=== Section Start ===

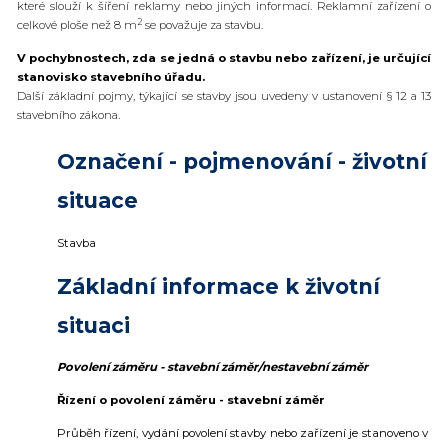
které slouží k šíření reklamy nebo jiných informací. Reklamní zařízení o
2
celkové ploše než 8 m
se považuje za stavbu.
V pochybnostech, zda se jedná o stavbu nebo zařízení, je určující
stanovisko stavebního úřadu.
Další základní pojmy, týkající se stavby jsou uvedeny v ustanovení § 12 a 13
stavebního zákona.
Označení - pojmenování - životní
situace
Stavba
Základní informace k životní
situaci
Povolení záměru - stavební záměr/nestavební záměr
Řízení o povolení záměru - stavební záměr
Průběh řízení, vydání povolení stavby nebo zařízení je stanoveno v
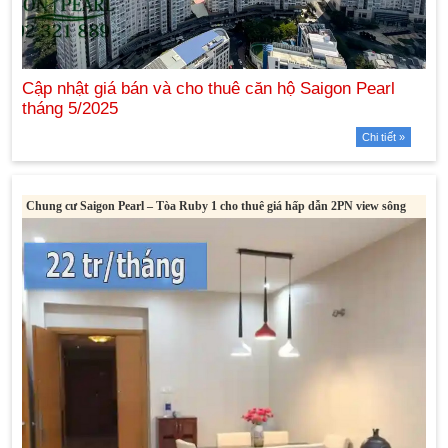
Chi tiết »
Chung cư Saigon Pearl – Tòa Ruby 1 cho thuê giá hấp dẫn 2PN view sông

=== Section End ===
=== Section Start ===

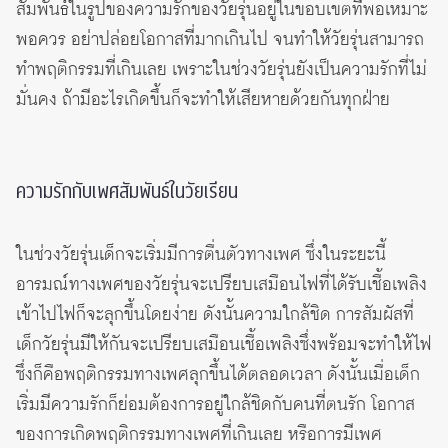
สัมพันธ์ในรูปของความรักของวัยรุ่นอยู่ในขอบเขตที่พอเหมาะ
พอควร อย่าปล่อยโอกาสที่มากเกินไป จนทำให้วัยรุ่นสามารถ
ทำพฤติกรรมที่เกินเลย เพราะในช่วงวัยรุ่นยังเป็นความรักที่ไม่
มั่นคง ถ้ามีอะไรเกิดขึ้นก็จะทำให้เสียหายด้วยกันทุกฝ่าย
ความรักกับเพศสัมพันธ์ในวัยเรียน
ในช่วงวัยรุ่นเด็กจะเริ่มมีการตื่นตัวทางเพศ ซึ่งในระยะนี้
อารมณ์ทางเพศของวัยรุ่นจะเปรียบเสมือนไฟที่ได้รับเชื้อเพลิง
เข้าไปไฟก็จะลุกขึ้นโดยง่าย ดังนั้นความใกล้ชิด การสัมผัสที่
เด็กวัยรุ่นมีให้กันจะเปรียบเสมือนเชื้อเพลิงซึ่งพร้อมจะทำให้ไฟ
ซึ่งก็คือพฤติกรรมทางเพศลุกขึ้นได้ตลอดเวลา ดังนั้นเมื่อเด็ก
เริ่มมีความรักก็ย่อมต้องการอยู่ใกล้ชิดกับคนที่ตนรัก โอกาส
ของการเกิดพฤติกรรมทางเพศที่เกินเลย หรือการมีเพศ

=== Section End ===

▶ **Task statement**
Go down the entries above from the line containing "Povolení záměru - stavební záměr/nestavební" to the line containing "Chung cư Saigon" and write out each line exactly, leaving pictures out.

▶ **Finished task**
Povolení záměru - stavební záměr/nestavební záměr
Řízení o povolení záměru - stavební záměr
Průběh řízení, vydání povolení stavby nebo zařízení je stanoveno v
Chi tiết »
Chung cư Saigon Pearl – Tòa Ruby 1 cho thuê giá hấp dẫn 2PN view sông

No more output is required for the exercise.